Bounding box prediction data:
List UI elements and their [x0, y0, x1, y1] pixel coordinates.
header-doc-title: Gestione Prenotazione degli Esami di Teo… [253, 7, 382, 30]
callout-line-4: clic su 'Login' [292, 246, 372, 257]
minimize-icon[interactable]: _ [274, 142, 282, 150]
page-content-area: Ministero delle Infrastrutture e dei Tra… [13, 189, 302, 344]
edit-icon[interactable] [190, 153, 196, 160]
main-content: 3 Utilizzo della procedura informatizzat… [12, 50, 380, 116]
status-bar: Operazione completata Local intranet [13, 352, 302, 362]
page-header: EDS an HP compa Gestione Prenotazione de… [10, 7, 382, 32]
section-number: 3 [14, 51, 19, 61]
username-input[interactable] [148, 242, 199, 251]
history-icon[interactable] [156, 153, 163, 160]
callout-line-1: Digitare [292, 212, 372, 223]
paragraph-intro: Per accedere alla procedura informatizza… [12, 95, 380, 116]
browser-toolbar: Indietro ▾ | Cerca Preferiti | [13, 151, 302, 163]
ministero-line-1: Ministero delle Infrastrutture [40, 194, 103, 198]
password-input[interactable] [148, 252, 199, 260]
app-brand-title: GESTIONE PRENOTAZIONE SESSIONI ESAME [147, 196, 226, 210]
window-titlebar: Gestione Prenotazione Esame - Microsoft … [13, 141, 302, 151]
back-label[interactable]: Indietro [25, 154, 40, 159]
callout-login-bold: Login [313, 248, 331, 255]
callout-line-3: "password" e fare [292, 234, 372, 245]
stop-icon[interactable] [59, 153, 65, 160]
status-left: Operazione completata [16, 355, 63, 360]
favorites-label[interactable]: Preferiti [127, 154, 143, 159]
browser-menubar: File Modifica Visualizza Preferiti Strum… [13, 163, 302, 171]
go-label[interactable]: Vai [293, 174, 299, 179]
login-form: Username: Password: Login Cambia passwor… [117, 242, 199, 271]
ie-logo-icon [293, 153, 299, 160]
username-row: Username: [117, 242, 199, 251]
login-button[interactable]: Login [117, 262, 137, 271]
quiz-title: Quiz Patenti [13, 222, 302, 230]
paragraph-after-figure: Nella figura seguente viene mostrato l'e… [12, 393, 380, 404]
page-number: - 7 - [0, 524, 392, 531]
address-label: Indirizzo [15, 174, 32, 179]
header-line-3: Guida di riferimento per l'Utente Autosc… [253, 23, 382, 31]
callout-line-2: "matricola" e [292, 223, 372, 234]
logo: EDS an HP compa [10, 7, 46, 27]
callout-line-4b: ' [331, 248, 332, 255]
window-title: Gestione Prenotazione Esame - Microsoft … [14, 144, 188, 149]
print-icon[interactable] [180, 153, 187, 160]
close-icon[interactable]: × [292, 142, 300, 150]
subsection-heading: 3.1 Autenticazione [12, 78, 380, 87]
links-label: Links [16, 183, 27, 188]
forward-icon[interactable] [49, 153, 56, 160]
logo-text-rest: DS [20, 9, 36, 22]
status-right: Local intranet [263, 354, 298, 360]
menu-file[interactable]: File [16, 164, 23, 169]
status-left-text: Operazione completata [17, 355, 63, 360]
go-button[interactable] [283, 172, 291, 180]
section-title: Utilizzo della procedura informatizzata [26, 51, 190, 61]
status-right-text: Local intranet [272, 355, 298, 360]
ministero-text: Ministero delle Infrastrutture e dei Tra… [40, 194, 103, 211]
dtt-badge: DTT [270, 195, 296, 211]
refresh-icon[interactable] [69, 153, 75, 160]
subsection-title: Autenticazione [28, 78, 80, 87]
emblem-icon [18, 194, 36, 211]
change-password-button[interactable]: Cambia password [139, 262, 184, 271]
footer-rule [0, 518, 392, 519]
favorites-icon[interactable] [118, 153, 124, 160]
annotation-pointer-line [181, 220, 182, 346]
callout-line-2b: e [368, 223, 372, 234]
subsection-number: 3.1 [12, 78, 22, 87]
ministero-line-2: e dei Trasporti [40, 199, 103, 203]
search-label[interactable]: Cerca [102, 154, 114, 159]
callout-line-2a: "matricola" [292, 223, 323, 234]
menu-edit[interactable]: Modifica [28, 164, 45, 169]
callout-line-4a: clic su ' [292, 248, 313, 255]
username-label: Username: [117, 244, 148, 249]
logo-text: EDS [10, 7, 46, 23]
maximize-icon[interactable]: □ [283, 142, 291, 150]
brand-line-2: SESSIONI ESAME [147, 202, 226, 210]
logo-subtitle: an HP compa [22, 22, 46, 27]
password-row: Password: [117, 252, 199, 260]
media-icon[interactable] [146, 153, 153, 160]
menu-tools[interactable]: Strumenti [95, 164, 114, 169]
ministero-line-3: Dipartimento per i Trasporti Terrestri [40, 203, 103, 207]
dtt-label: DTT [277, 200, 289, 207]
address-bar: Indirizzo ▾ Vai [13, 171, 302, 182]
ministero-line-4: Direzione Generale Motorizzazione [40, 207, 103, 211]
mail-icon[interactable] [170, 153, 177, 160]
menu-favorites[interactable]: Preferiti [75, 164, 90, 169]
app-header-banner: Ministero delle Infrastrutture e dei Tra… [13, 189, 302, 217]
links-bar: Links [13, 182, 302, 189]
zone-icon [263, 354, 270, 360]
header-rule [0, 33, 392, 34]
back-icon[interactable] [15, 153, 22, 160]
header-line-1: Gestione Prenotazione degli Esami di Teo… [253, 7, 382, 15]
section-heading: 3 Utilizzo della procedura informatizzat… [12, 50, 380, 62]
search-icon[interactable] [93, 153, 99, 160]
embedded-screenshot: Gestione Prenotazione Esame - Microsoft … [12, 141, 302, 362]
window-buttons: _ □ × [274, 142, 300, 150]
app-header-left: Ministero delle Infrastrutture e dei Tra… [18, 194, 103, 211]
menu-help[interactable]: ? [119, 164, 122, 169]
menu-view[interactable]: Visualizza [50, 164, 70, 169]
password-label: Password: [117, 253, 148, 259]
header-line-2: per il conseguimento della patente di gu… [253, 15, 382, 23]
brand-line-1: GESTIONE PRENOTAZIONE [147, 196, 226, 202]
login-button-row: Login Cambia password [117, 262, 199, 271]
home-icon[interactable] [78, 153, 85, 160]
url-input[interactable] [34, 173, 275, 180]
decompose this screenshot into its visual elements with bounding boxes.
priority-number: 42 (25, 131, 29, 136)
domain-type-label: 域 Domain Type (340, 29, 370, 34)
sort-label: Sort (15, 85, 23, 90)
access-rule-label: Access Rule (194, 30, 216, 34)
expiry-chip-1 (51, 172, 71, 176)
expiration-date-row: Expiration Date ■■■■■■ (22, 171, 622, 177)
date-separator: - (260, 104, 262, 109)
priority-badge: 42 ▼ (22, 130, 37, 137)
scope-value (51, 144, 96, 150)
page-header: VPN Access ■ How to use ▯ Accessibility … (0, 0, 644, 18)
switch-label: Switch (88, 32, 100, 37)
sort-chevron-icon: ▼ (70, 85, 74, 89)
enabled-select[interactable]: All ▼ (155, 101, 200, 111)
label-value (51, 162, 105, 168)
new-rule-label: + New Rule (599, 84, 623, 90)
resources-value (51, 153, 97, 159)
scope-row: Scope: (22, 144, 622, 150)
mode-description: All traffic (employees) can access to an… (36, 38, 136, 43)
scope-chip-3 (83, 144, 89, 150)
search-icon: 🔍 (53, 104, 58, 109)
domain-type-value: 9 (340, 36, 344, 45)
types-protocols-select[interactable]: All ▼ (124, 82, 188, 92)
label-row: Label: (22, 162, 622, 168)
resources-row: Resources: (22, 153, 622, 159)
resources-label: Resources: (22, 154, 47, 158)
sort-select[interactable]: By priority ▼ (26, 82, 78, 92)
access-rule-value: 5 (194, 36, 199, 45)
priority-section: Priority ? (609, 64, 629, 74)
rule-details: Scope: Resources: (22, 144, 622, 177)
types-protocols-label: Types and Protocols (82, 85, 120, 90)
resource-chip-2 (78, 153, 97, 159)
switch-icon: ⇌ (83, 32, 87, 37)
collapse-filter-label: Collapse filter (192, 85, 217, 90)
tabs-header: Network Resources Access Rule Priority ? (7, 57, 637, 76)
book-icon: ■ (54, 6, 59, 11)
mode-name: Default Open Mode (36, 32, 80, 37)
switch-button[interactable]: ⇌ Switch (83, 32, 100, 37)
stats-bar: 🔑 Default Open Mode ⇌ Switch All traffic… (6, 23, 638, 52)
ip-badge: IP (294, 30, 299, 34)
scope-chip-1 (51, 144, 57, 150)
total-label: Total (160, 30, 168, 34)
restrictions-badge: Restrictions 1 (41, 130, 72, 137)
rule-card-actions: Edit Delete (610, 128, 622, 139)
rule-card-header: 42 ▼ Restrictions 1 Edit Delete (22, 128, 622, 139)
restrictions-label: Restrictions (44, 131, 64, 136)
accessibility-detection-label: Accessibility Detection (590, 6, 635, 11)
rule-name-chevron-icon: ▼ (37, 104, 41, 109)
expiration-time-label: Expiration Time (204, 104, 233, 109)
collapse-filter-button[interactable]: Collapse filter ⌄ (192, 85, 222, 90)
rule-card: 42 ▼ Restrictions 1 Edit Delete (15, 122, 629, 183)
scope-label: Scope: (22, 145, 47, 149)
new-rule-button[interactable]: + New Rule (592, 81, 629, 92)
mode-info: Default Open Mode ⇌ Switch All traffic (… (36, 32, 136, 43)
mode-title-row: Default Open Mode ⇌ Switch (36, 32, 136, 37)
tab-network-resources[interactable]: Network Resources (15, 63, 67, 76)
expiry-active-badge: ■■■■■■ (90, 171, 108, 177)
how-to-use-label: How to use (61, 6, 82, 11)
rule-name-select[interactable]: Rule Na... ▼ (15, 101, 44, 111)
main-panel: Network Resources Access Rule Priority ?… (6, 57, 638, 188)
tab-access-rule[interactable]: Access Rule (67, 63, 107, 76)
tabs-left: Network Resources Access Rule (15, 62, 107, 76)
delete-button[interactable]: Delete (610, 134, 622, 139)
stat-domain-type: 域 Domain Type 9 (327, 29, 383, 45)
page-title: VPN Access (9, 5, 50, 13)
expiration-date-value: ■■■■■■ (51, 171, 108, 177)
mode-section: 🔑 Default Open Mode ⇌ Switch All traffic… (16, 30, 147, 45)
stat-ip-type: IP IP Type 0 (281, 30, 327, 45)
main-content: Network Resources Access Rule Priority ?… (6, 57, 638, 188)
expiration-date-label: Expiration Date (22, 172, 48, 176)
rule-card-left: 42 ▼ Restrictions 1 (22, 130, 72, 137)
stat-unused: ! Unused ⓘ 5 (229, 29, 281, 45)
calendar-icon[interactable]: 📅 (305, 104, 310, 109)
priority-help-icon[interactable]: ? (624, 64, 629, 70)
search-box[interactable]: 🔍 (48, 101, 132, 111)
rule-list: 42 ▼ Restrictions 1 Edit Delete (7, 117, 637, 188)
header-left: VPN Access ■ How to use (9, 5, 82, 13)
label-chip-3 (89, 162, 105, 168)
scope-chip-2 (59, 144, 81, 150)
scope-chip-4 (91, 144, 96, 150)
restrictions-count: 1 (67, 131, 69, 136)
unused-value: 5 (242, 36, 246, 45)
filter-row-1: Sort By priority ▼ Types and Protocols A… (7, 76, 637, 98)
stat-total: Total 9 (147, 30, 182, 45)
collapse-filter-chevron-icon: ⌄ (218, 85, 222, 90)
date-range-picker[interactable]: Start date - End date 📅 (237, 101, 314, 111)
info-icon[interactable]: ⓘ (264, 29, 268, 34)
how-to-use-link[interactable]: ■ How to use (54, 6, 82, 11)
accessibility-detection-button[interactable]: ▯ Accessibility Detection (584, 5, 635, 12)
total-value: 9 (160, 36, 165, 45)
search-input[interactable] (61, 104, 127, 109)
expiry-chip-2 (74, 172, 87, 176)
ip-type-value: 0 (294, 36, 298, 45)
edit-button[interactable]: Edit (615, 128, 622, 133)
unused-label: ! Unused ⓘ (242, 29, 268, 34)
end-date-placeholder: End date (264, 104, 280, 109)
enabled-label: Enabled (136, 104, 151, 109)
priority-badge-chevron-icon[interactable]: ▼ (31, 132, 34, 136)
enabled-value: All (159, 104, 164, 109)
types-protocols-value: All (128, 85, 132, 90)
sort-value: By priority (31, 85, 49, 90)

§ Work instruction:
Filter the data, keeping only the lines that contain "Indirizzo".

§ Answer below:
address-label: Indirizzo [15, 174, 32, 179]
address-bar: Indirizzo ▾ Vai [13, 171, 302, 182]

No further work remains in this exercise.